◆ REQUIRED WORK
Give back the listing in full and exactly, leaving out the images.

◆ RECORD EXTRACTS
+-------+

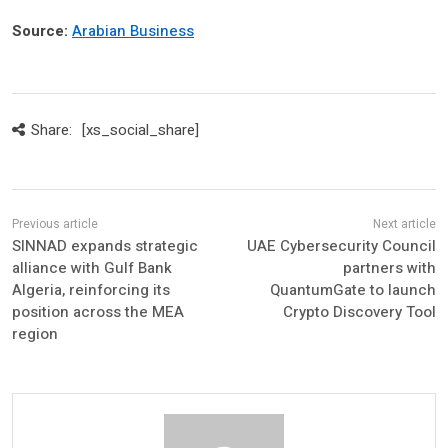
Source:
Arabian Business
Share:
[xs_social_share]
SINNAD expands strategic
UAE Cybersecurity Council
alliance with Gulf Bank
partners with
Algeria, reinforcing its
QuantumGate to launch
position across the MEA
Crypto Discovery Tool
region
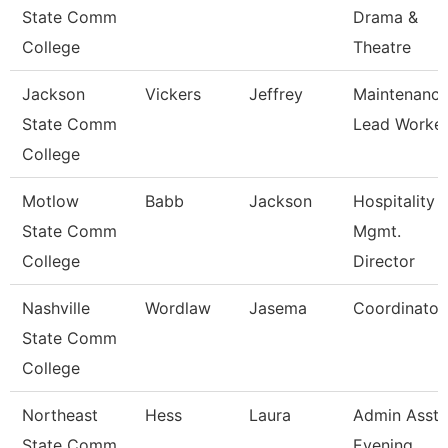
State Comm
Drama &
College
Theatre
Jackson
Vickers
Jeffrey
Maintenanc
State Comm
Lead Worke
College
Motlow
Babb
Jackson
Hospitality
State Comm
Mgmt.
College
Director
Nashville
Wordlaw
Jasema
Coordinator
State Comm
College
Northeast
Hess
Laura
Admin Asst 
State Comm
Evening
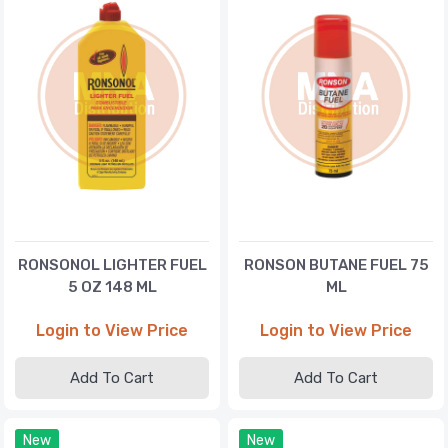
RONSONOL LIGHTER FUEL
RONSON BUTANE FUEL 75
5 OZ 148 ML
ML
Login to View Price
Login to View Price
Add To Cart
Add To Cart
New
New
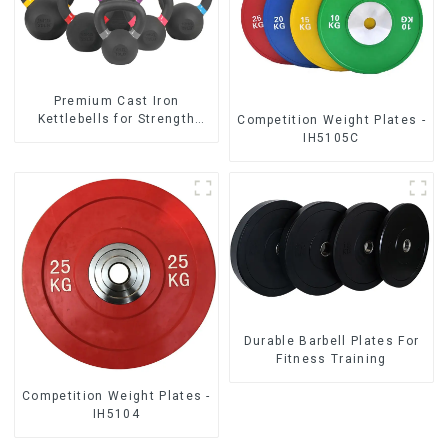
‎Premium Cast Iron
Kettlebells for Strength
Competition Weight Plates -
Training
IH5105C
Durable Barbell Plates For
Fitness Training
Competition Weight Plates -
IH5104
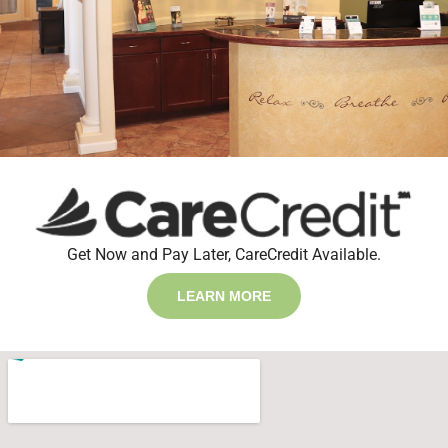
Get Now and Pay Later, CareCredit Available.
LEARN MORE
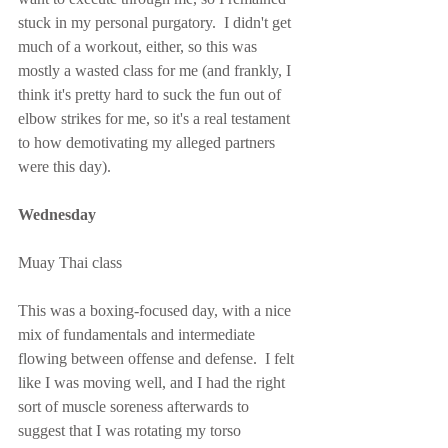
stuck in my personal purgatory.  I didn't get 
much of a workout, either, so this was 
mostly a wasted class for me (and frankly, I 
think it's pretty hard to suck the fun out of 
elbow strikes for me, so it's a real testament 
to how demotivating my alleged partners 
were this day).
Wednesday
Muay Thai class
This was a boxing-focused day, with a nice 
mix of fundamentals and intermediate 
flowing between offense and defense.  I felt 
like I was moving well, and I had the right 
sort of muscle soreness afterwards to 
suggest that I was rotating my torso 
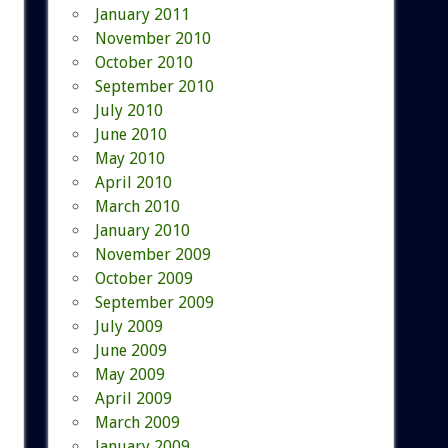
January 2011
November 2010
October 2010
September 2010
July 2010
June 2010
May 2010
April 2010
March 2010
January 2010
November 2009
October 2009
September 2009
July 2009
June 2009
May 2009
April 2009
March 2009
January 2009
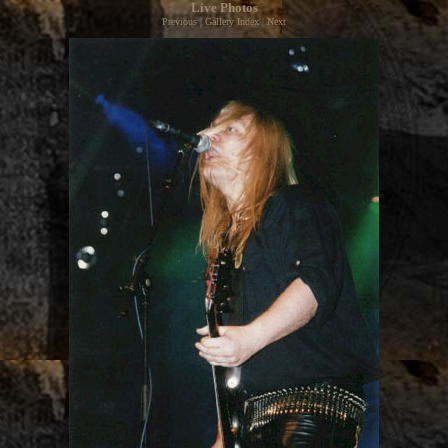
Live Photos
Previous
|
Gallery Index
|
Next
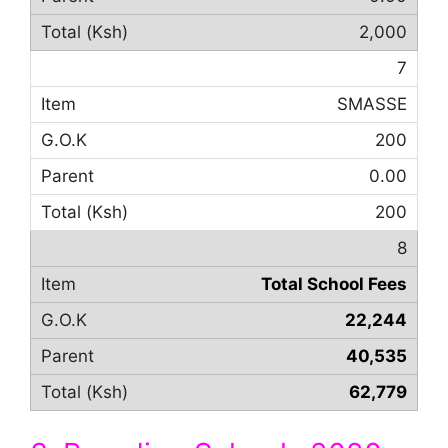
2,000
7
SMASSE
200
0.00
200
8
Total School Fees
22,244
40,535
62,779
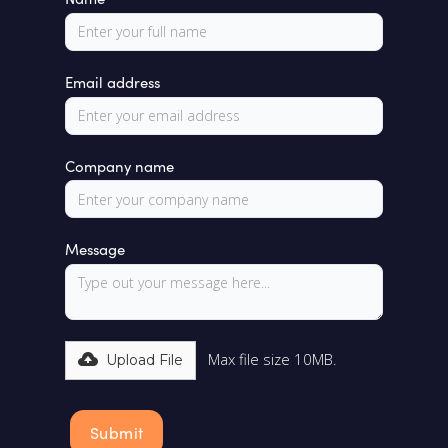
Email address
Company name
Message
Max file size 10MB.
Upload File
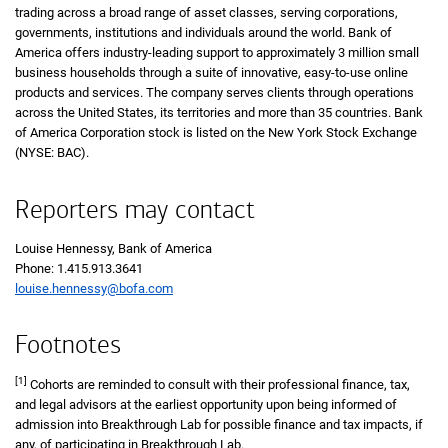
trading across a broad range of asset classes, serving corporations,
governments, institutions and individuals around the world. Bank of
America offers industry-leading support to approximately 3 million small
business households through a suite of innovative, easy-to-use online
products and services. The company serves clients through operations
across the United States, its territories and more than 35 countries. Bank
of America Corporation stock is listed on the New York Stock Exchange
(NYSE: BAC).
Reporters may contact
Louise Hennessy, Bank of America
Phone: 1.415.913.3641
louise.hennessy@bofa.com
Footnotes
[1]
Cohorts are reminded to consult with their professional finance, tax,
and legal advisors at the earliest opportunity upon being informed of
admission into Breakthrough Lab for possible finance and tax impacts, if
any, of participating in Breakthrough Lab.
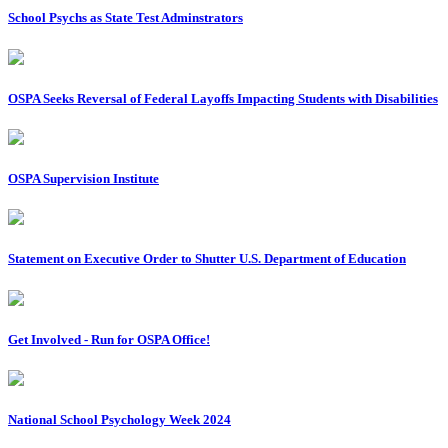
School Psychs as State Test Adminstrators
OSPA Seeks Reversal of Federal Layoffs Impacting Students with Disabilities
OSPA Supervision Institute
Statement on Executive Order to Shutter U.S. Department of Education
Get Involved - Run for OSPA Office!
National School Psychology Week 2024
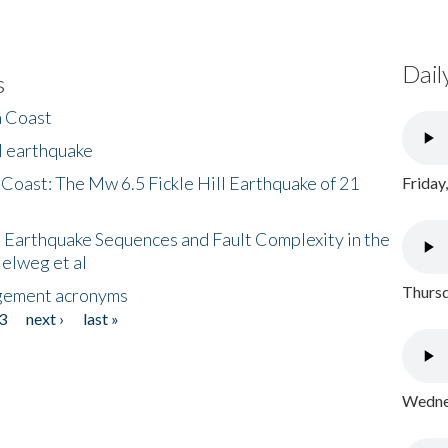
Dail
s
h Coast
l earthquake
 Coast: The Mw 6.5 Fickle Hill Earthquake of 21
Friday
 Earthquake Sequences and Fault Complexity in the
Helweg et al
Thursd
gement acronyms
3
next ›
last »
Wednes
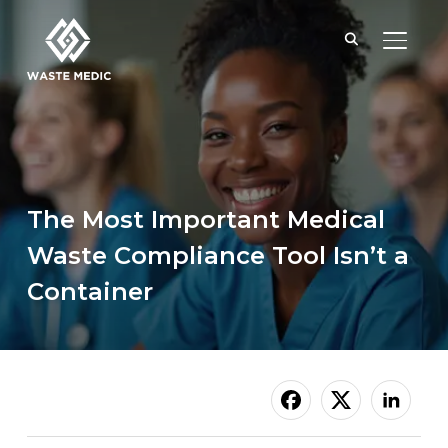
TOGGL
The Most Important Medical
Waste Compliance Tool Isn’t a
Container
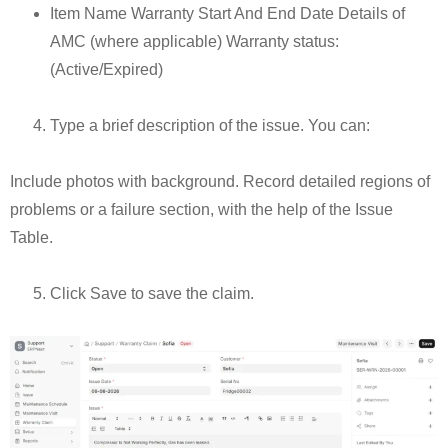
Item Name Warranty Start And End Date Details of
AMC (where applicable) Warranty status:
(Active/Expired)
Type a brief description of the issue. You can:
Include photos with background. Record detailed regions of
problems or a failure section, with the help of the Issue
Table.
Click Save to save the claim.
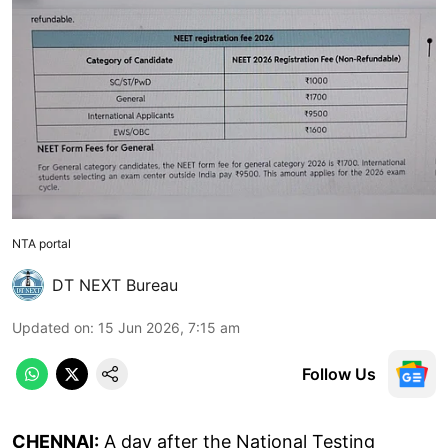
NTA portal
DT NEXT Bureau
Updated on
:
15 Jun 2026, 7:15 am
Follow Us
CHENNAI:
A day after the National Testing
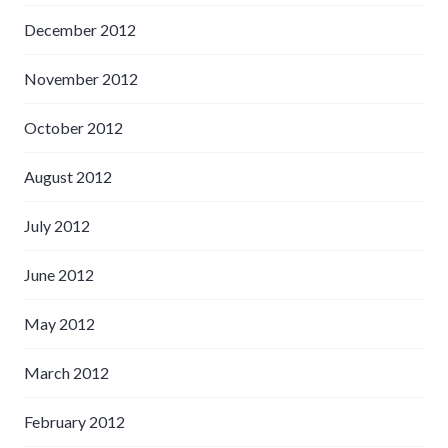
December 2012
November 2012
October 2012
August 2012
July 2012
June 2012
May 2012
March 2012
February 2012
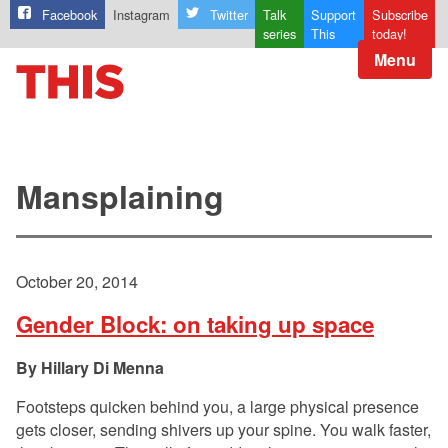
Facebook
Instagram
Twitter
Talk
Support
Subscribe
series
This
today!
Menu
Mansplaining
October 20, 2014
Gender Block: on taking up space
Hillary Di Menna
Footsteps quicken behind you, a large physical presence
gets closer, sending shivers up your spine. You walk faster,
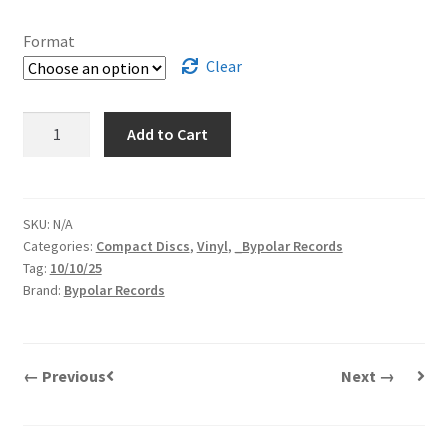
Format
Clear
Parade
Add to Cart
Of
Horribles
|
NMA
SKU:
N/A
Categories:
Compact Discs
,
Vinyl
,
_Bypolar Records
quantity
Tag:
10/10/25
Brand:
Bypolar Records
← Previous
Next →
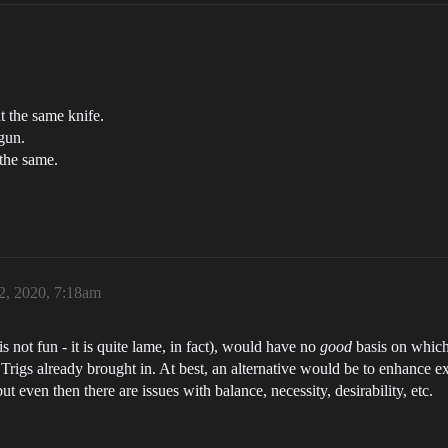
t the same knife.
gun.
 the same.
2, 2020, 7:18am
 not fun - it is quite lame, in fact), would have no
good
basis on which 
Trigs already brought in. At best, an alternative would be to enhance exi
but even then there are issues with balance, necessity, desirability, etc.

+-------+

◆ SOLUTION TO THIS TASK
Source:
Arabian Business
Share:
[xs_social_share]
SINNAD expands strategic
UAE Cybersecurity Council
alliance with Gulf Bank
partners with
Algeria, reinforcing its
QuantumGate to launch
position across the MEA
Crypto Discovery Tool
region
State Comm
Drama &
College
Theatre
Jackson
Vickers
Jeffrey
Maintenanc
State Comm
Lead Worke
College
Motlow
Babb
Jackson
Hospitality
State Comm
Mgmt.
College
Director
Nashville
Wordlaw
Jasema
Coordinator
State Comm
College
Northeast
Hess
Laura
Admin Asst 
State Comm
Evening
RONSONOL LIGHTER FUEL
RONSON BUTANE FUEL 75
5 OZ 148 ML
ML
Login to View Price
Login to View Price
Add To Cart
Add To Cart
New
New
‎Premium Cast Iron
Kettlebells for Strength
Competition Weight Plates -
Training
IH5105C
Durable Barbell Plates For
Fitness Training
Competition Weight Plates -
IH5104
Get Now and Pay Later, CareCredit Available.
LEARN MORE
stuck in my personal purgatory.  I didn't get 
much of a workout, either, so this was 
mostly a wasted class for me (and frankly, I 
think it's pretty hard to suck the fun out of 
elbow strikes for me, so it's a real testament 
to how demotivating my alleged partners 
were this day).
Wednesday
Muay Thai class
This was a boxing-focused day, with a nice 
mix of fundamentals and intermediate 
flowing between offense and defense.  I felt 
like I was moving well, and I had the right 
sort of muscle soreness afterwards to 
suggest that I was rotating my torso 
January 2011
November 2010
October 2010
September 2010
July 2010
June 2010
May 2010
April 2010
March 2010
January 2010
November 2009
October 2009
September 2009
July 2009
June 2009
May 2009
April 2009
March 2009
January 2009
Live Photos
Previous
|
Gallery Index
|
Next
2,000
7
SMASSE
200
0.00
200
8
Total School Fees
22,244
40,535
62,779
Email address
Company name
Message
Max file size 10MB.
Upload File
trading across a broad range of asset classes, serving corporations,
governments, institutions and individuals around the world. Bank of
America offers industry-leading support to approximately 3 million small
business households through a suite of innovative, easy-to-use online
products and services. The company serves clients through operations
across the United States, its territories and more than 35 countries. Bank
of America Corporation stock is listed on the New York Stock Exchange
(NYSE: BAC).
Reporters may contact
Louise Hennessy, Bank of America
Phone: 1.415.913.3641
louise.hennessy@bofa.com
Footnotes
[1]
Cohorts are reminded to consult with their professional finance, tax,
and legal advisors at the earliest opportunity upon being informed of
admission into Breakthrough Lab for possible finance and tax impacts, if
any, of participating in Breakthrough Lab.
School Psychs as State Test Adminstrators
OSPA Seeks Reversal of Federal Layoffs Impacting Students with Disabilities
OSPA Supervision Institute
Statement on Executive Order to Shutter U.S. Department of Education
Get Involved - Run for OSPA Office!
National School Psychology Week 2024
Dail
s
h Coast
l earthquake
 Coast: The Mw 6.5 Fickle Hill Earthquake of 21
Friday
 Earthquake Sequences and Fault Complexity in the
Helweg et al
Thursd
gement acronyms
3
next ›
last »
Wednes
TOGGL
The Most Important Medical
Waste Compliance Tool Isn’t a
Container
Item Name Warranty Start And End Date Details of
AMC (where applicable) Warranty status:
(Active/Expired)
Type a brief description of the issue. You can:
Include photos with background. Record detailed regions of
problems or a failure section, with the help of the Issue
Table.
Click Save to save the claim.
NTA portal
DT NEXT Bureau
Updated on
:
15 Jun 2026, 7:15 am
Follow Us
CHENNAI:
A day after the National Testing
December 2012
November 2012
October 2012
August 2012
July 2012
June 2012
May 2012
March 2012
February 2012
Facebook
Instagram
Twitter
Talk
Support
Subscribe
series
This
today!
Menu
Mansplaining
October 20, 2014
Gender Block: on taking up space
Hillary Di Menna
Footsteps quicken behind you, a large physical presence
gets closer, sending shivers up your spine. You walk faster,
Format
Clear
Parade
Add to Cart
Of
Horribles
|
NMA
SKU:
N/A
Categories:
Compact Discs
,
Vinyl
,
_Bypolar Records
quantity
Tag:
10/10/25
Brand:
Bypolar Records
← Previous
Next →
t the same knife.
gun.
 the same.
2, 2020, 7:18am
 not fun - it is quite lame, in fact), would have no
good
basis on which 
Trigs already brought in. At best, an alternative would be to enhance exi
but even then there are issues with balance, necessity, desirability, etc.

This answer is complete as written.